At the end of 2021, the atmosphere was filled with some euphoria for a possible economic recovery from pangs of the Covid pandemic, and a plausible growth henceforth.

Industry players were upbeat that 2022 would bring a breather, as all key economic indicators were in red then.

The Treasury, in the 2021- 22 National Budget, projected an annual economic growth rate of 5.2 percent in 2022, up from 0.9 percent the preceding year.


To the dismay of many, 2022 started on a poor note, a trajectory that dominated a greater part of the year.

Effects of weather-related shocks on the agriculture sector, coupled with global supply chain disruptions due to the Russo-Ukrainian War, pushed commodity prices up. Inflation maintained an upward spiral.

Headline inflation moved from 12.1 percent in January 2022 to 26.7 percent in October and is expected to average above 20 percent.


The country has been experiencing an acute shortage of forex, such that the 25 percent devaluation of the kwacha in May could not get anywhere closer to containing the prevailing pressure from demand and supply mismatches.

The industry suffered a huge setback throughout the year owing to intermittent power supply as well.

Economists and other business operators already rate 2022 as a year to forget.

Economics Association of Malawi Executive Director Frank Chikuta says the government should work towards addressing the structural bottlenecks to doing business in the country.

“[These] include the establishment of structured and well-regulated markets, implement short and long-term measures to address the foreign exchange shortages in the economy and continue with fiscal consolidation.
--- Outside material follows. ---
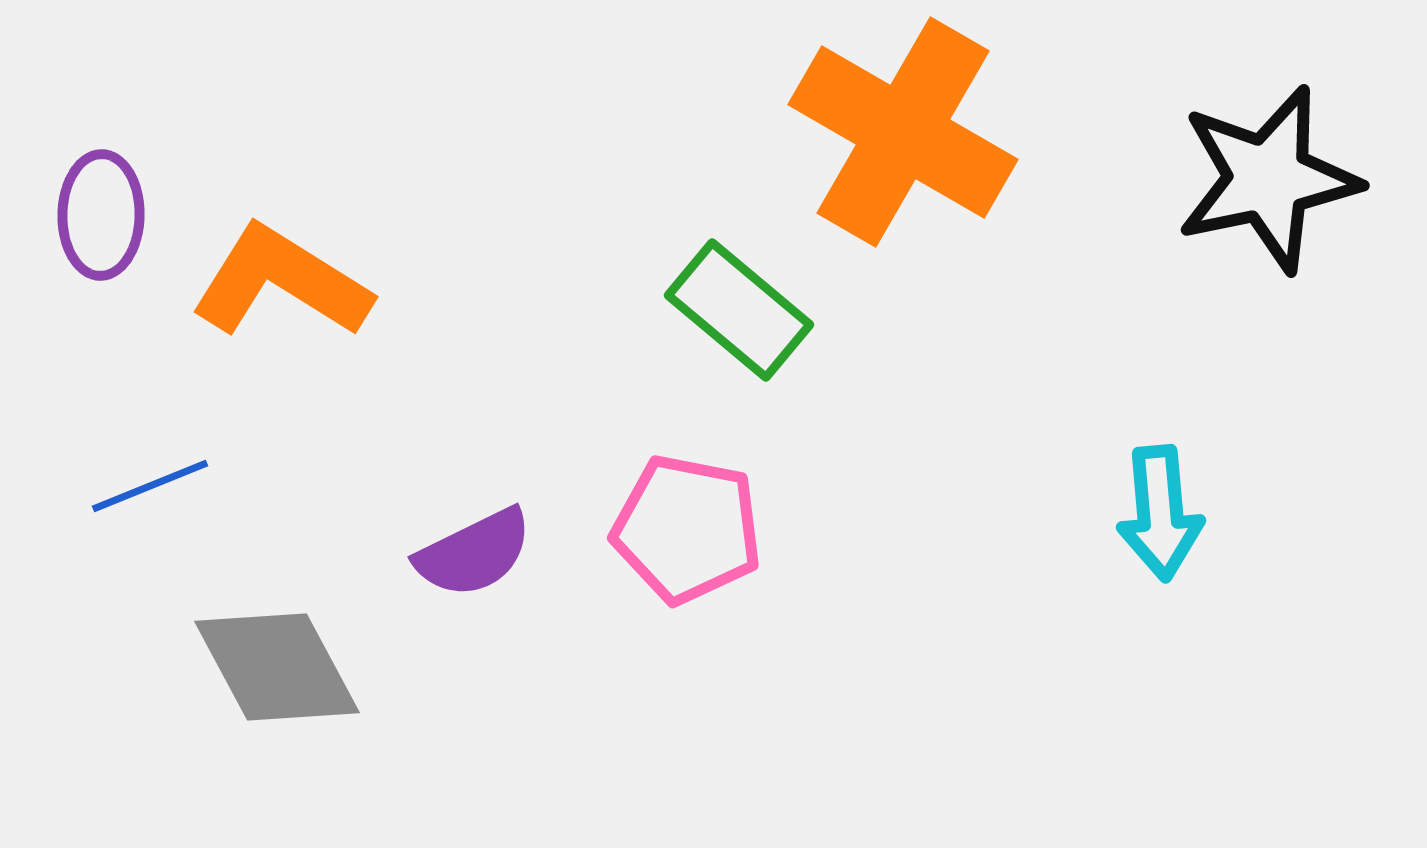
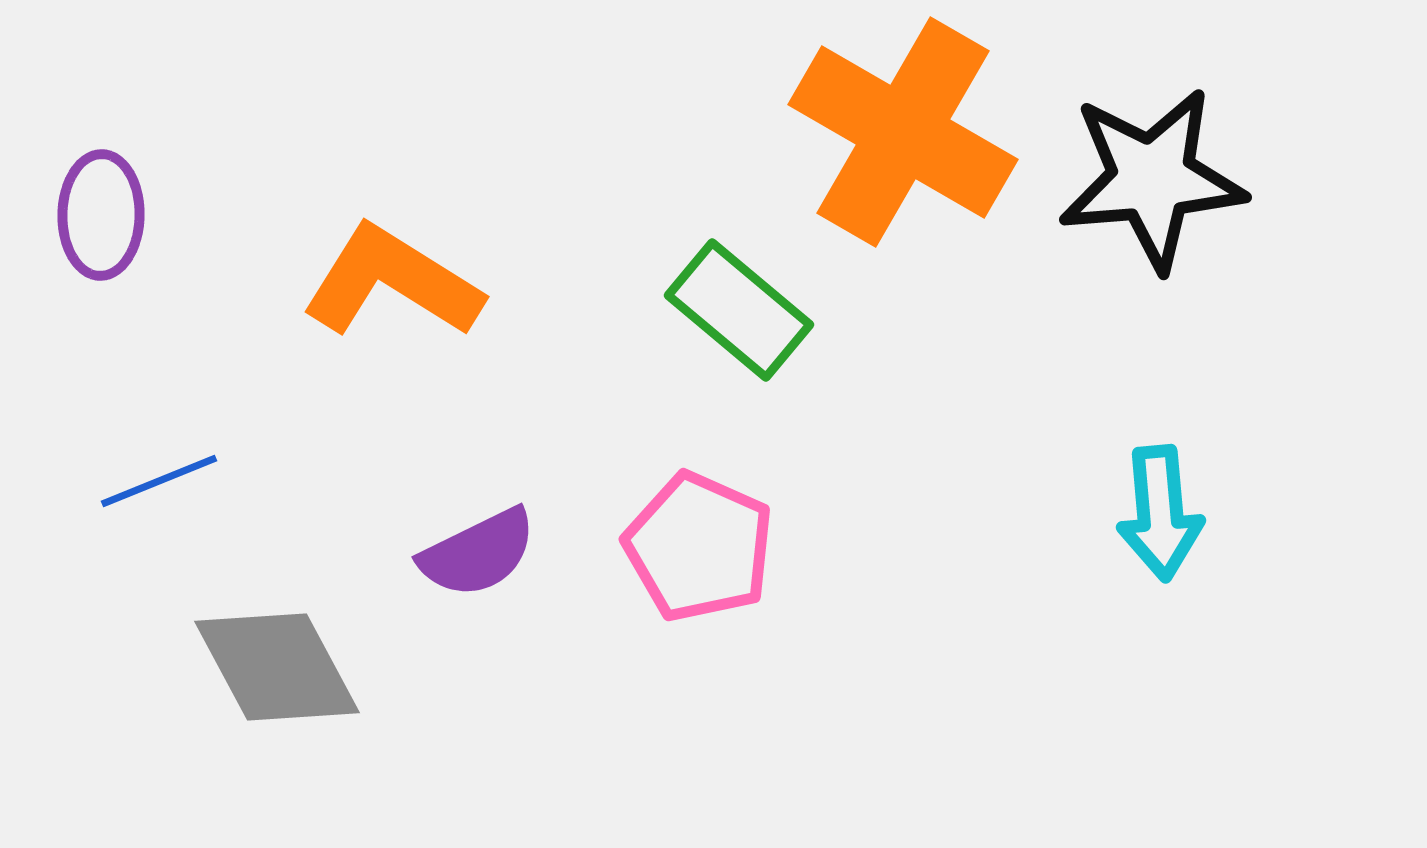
black star: moved 116 px left; rotated 7 degrees clockwise
orange L-shape: moved 111 px right
blue line: moved 9 px right, 5 px up
pink pentagon: moved 12 px right, 18 px down; rotated 13 degrees clockwise
purple semicircle: moved 4 px right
“The government should address the electricity shortages by speeding up the repair works to the damaged hydroelectric power plant and investing in new plants and alternative sources of electricity,” Chikuta say.

He indicates that albeit the challenges rocking the economy, effort was deployed by all stakeholders to at least contain the pressure.

Chikuta hails the government for what he rated as successfully negotiating for the International Monetary Fund (IMF)’s $88.3 million Rapid Credit Facility.

Due to the forex woes, for some weeks, the country saw a resurgence of long queues at filling stations as fuel pumps ran dry.

But Center for Social Concern Programmes Officer responsible for Economic Governance Bernard Mphepo lauded the government for containing the pressure and working towards stability of supply.

Mphepo was, however, quick to point out that the government should put effort into expanding markets for local products.

“We need to invest in marketing and trade of local products and agriculture products. We need to promote the manufacturing industry, commercialise the agriculture sector, invest in irrigation technology and in alternatives to chemical fertilisers,” Mphepo said.

Executive Director of the Consumers Association of Malawi John Kapito says the turbulent economic situation experienced in 2022 had a negative effect on disposable income.

He said failure by the government to grow the economy by improving exports and failure to create an enabling environment to create wealth among Malawians made matters worse for poor Malawians.

“The country needs a robust financial policy with all key sectors mandated to operationalise the plans and Malawi needs to prioritise key sectors that can be supported and align our budgets to only key productive sectors,” Kapito said.